The electric charges the team observed in the graphene edge state were similar to photons in an optical fiber that can travel over large distances without scattering. They found that the charges traveled for tens of thousands of nanometers along the edge before scattering.

Graphene electrons in previous technologies could only travel about 10 nanometers before bumping into small imperfections and scattering in different directions.

"What's special about the electric charges in the edges is that they stay on the edge and keep on going at the same speed, even if the edges are not perfectly straight," said Claire Berger, physics professor at Georgia Tech and director of research at the French National Center for Scientific Research in Grenoble, France.

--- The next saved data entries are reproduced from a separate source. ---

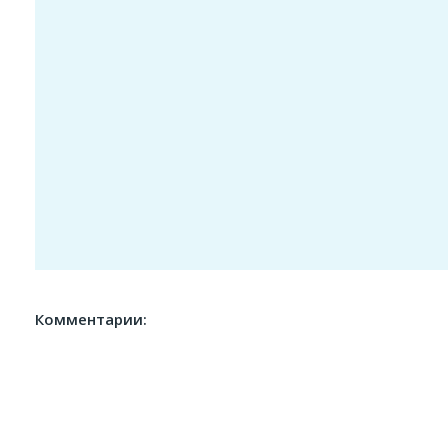
Комментарии:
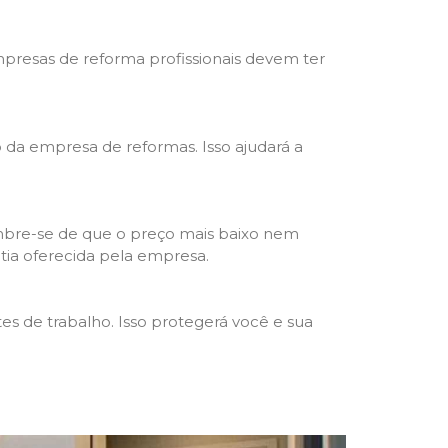
mpresas de reforma profissionais devem ter
ho da empresa de reformas. Isso ajudará a
mbre-se de que o preço mais baixo nem
ntia oferecida pela empresa.
s de trabalho. Isso protegerá você e sua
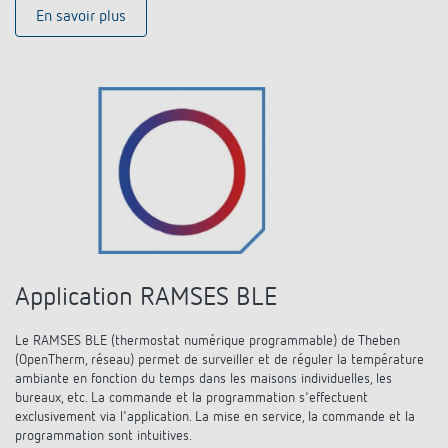
En savoir plus
Application RAMSES BLE
Le RAMSES BLE (thermostat numérique programmable) de Theben
(OpenTherm, réseau) permet de surveiller et de réguler la température
ambiante en fonction du temps dans les maisons individuelles, les
bureaux, etc. La commande et la programmation s'effectuent
exclusivement via l'application. La mise en service, la commande et la
programmation sont intuitives.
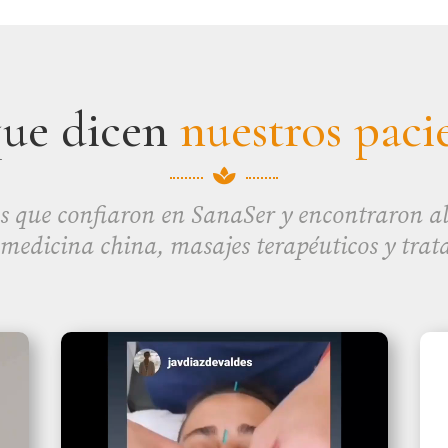
que dicen
nuestros paci

s que confiaron en SanaSer y encontraron ali
 medicina china, masajes terapéuticos y trat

This advantageous characteristic may be due to a newly discovered quasiparticle that could lead to manufacturing smaller, faster, more efficient, and more sustainable computer chips for quantum and high-performance computing.

In metals, electric currents are carried by negatively charged electrons. But contrary to the researchers' expectations, their measurements suggested that the edge currents were not carried by electrons or by holes (a term for positive quasiparticles indicating the absence of an electron).

Walter de Heer and Claire Berger holding model of graphene on silicon.

Jess Hunt-Ralston, Georgia Tech

Walter de Heer and Claire Berger holding an atomic model of graphene (black atoms) on crystalline silicon carbide (yellow atoms) in the Epitaxial Graphene Lab at Georgia Tech.

Rather, the currents were carried by a highly unusual quasiparticle that has no charge and no energy, and yet moves without resistance. The components of the hybrid quasiparticle were observed to travel on opposite sides of the graphene's edges, despite being a single object.

The unique properties indicate that the quasiparticle might be one that physicists have been hoping to exploit for decades - the elusive Majorana fermion predicted by Italian theoretical physicist Ettore Majorana in 1937.

"Developing electronics using this new quasiparticle in seamlessly interconnected graphene networks is game changing," de Heer said.

It will likely be another five to 10 years before the first graphene-based electronics will be functional, according to de Heer, but thanks to the team's new epitaxial graphene platform, observers say technology is closer than ever to crowning graphene as a successor to silicon.